I'm not sure this is so interesting to all of cube-lovers; e-mail me
if you have opinions pro or con.
Jerry writes of the standard S24 x S24 model, which uses 48 bytes per
position without packing. He also has a "supplement" representation
that uses one facelet from each edge and corner, for 20 bytes. He
packs them into 13 bytes on tape.
The way I did it the last time I worked on brute force was to
pack eight twelve-bit fields:
The orientations in two twelve-bit fields (2^11 and 3^7),
The edge permutation in four twelve-bit fields,
each of three base-12 digits (12^3), and
The corner permutation in two twelve-bit fields, each of
four base-8 digits (8^4).
Unpacking the fields can be done with native arithmetic or table
lookup.
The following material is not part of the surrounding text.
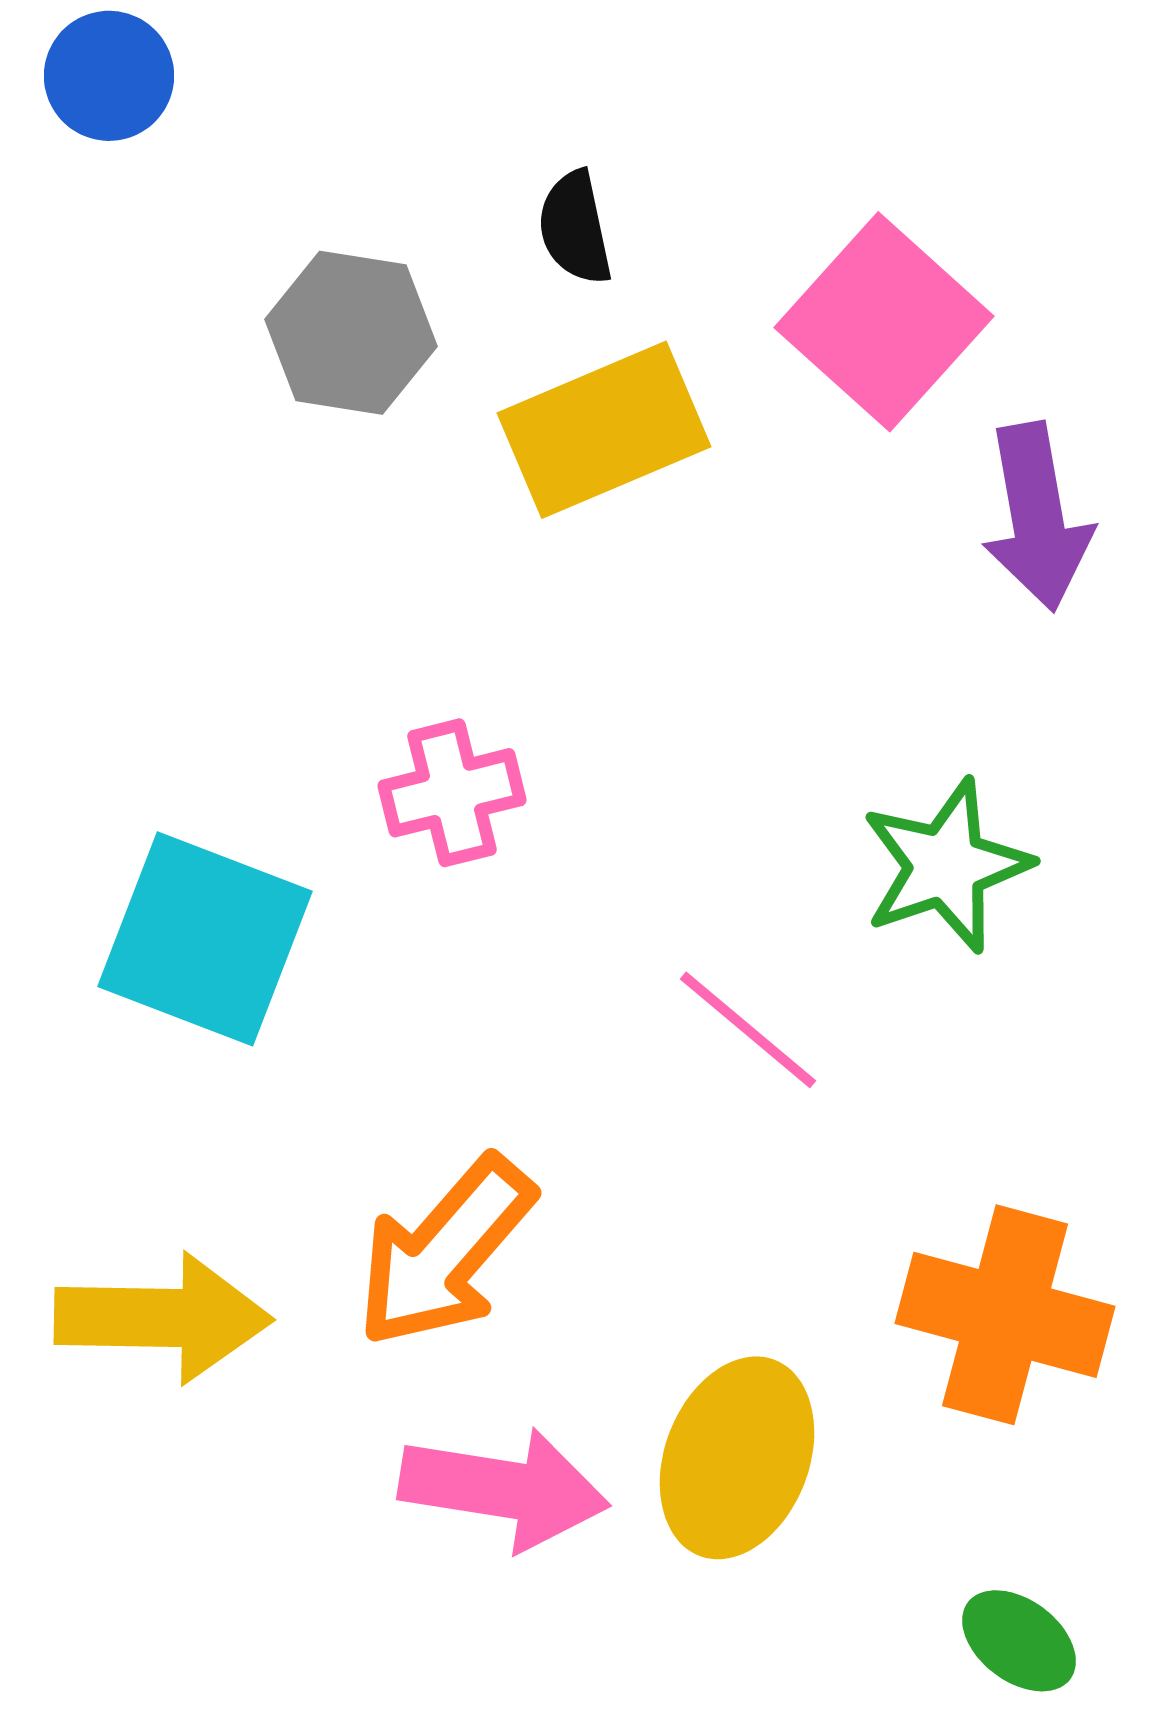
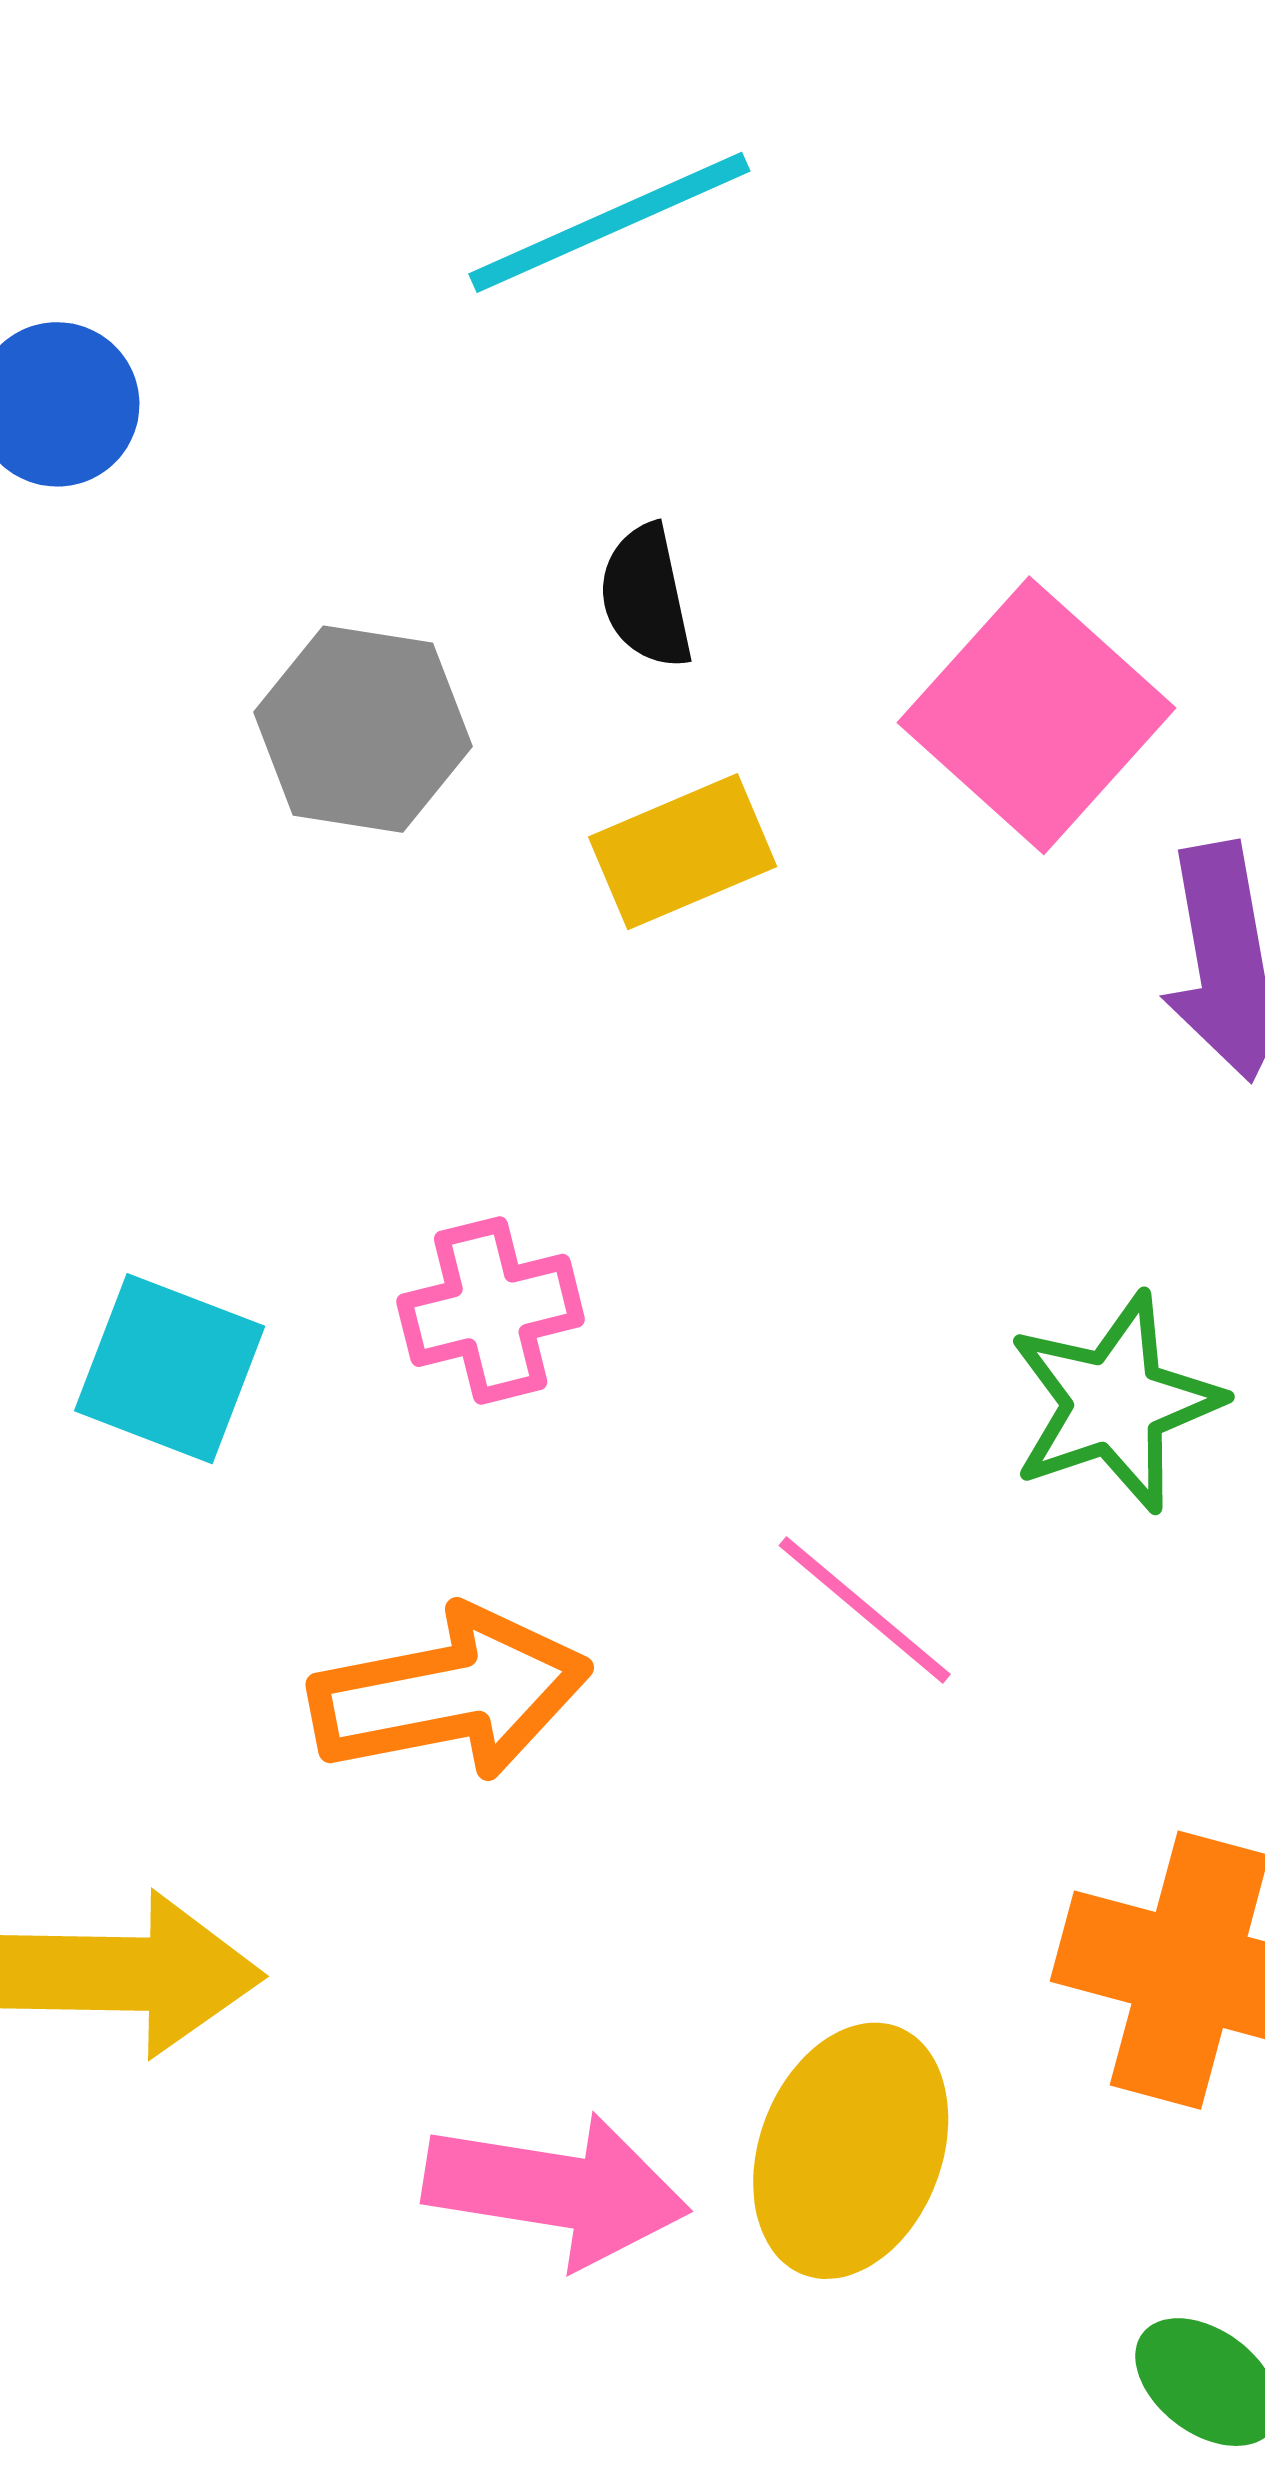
yellow rectangle: (604, 430) -> (683, 852), size x0.7
cyan square: (205, 939) -> (170, 1369), moved, size x0.7
orange arrow: (445, 1252) -> (450, 1693), moved, turned -142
In the latter case, it is better to use 12*11*10 instead of
12^3 and 8*7*6*5 instead of 8^3.
Also, postmultiplying by a fixed permutation can be done with table
lookup without unpacking. I used this feature for twelve permutations
of particular interest.
I am somewhat rusty on the implications of using this representation
in conjunction with Shamir's algorithm. I think it provides an
ordering of the permutations that enables at least an approximation to
the random access you need, then you unpack it and do a better job.